Exercise>
There is a line below that contains "Marketing Digital, Social Media et Influence". Please reproduce it and all following lines exactly, through the final one.

□ □ □

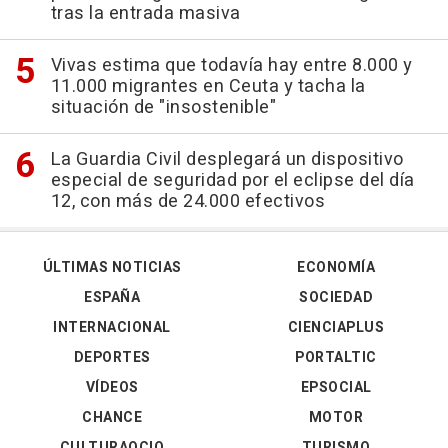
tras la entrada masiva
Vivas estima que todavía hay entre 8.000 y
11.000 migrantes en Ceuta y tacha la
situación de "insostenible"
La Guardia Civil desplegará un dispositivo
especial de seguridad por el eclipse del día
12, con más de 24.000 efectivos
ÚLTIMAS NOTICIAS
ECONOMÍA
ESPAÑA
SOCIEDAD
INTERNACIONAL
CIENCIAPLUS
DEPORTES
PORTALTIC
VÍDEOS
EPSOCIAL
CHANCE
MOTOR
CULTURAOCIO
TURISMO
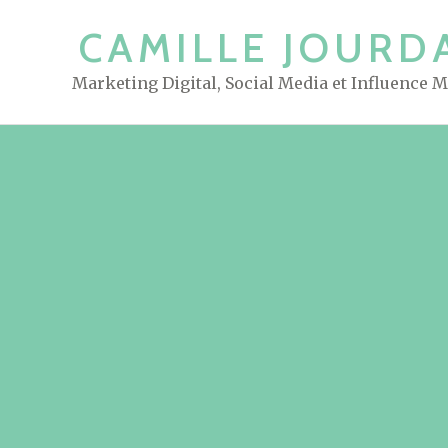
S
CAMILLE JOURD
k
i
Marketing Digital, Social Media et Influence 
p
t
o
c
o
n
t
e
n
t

□ □ □

Completed exercise>
Marketing Digital, Social Media et Influence 
p
t
o
c
o
n
t
e
n
t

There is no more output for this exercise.